Maybe this brief writing is more about the woes of capitalism than anything else. How it promotes "free markets" when they aren't or "free trade" when it isn't or reduced rules and regulations (for an elite few) or how capitalism is inherently paternalistic and racist.
Or maybe it's about just that: paternalism with a dash of racism to decide on "allocations" and who gets what and by when and in what method.
Simon and Garfunkel wrote a song in 1968 called "Fakin' it" on the Bookends album. Simon sang, "And I know I'm fakin' it, I'm not really makin' it." Does this mean Simon never felt like he made, or became, it?
Do you make it or become it? This seems small yet important to clarify.
Sometimes I take issue with the phrase"Fake it till you make it" while other times I say it in half jest, half seriousness, but mostly I find it exhausting usually because I begin to feel like maybe I'm always just faking it. How do I know when I've made it?
If the phrase we all know now derives from "Fakin' it", how did it go from the former meaning to the latter? The latter is encouraging one to fake it and will eventually make/become it. The former sounds like maybe someone is faking like they are already making it, but aren't. Maybe I should listen to the whole song.

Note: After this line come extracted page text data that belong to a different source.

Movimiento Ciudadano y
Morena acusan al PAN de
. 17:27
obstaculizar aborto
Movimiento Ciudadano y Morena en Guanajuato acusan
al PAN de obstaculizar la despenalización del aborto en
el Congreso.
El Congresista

The Law of Attraction in New Thought philosophy believes that like energies attract each other. My positive thought will bring positive things or actions into my life. The same can happen with negative thoughts. If everything is made of energy then this energy can be harnessed by how we think. One way you can think of this is to act as if you already have the thing you want. (If I want a dog really bad should I just pretend I have one?)
I went through a process of positive, open-up-to-the-universe planning, thinking, and dreaming. I believe there are truly energetic, alchemical things that took place. I feel closer to how I want to live my life. Does that mean I'm faking it right now?
Quantum Physics teaches that all things are made up of energy. It's the study of the smallest of the small. And this utter smallness makes up everything. Everything contains this smallness. Some say it's vibrating energy. It vibrates because when cells get heated or cooled, depending, they vibrate and either stay the same, join with others to form something entirely new, or join others but keep their individuality.
I love quantum physics but don't have the brain for the actual science. It applies like a perfect occultist to networks. It's never fixed or does not stay fixed for long - ever changing from the relationships created from within and without the network.
I'm currently revisiting Octavia Butler's Parable Series. All things are change, change is everywhere even when we can't see it. We are changing every second by responding to the world around us. We are not fixed. In that case, will I ever make it?